It was a great night at the Peak. It was good seeing Peter, Rashad, Akkana, Dave and others. Rod Norden was also visiting from Texas. The air was warm (@ 70 deg F) and dry all evening. The seeing was very good. I had thought it was a little softer that it really was because I was thinking the long dark feature on Mars was the same feature I had seen earlier in the week. Akkana was right, it was a different feature. When the feature I had seen earlier in the week come into view about 1:30am the detail was amazing.
We also looked at the Moon. The detail was excellent. I wish I had brought my Rukl "Atlas of the Moon". I believe it was Gassendi what was still in good position. The floor of Gassendi was full of detail.

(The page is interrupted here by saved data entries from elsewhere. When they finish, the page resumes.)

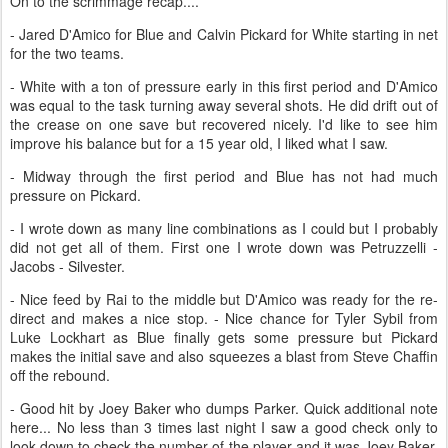
On to the scrimmage recap....
- Jared D'Amico for Blue and Calvin Pickard for White starting in net
for the two teams.
- White with a ton of pressure early in this first period and D'Amico
was equal to the task turning away several shots. He did drift out of
the crease on one save but recovered nicely. I'd like to see him
improve his balance but for a 15 year old, I liked what I saw.
- Midway through the first period and Blue has not had much
pressure on Pickard.
- I wrote down as many line combinations as I could but I probably
did not get all of them. First one I wrote down was Petruzzelli -
Jacobs - Silvester.
- Nice feed by Rai to the middle but D'Amico was ready for the re-
direct and makes a nice stop. - Nice chance for Tyler Sybil from
Luke Lockhart as Blue finally gets some pressure but Pickard
makes the initial save and also squeezes a blast from Steve Chaffin
off the rebound.
- Good hit by Joey Baker who dumps Parker. Quick additional note
here... No less than 3 times last night I saw a good check only to
look down to check the number of the player and it was Joey Baker.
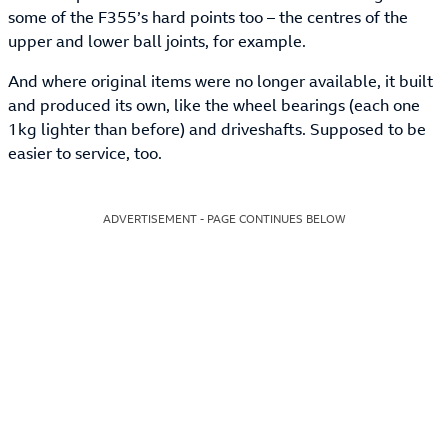
some of the F355’s hard points too – the centres of the
upper and lower ball joints, for example.
And where original items were no longer available, it built
and produced its own, like the wheel bearings (each one
1kg lighter than before) and driveshafts. Supposed to be
easier to service, too.
ADVERTISEMENT - PAGE CONTINUES BELOW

Thanks to Peter for having an excellent chart showing Phobos in relation to Mars. Once I knew where to look it was easy to see in his 10" AP MC. Phobos was a pin prick of light about 3/4 the diameter of Mars of the limb of Mars.
I went over to my AP180EDT (180mm f/9) and removed my binoviewer and replaced with a Maxbright diagonal and 6mm Zeiss Abbe Ortho eyepiece. With Mars nearly in the center of the field, Phobos was a tiny speck of light that would consistently blink on while I looked directly at it. Rod and some other folks there also could see Phobos in 180EDT.
After several minutes (maybe 20 minutes?) I looked again at Phobos and it had moved to about 1/2 a Mars diameter of limb.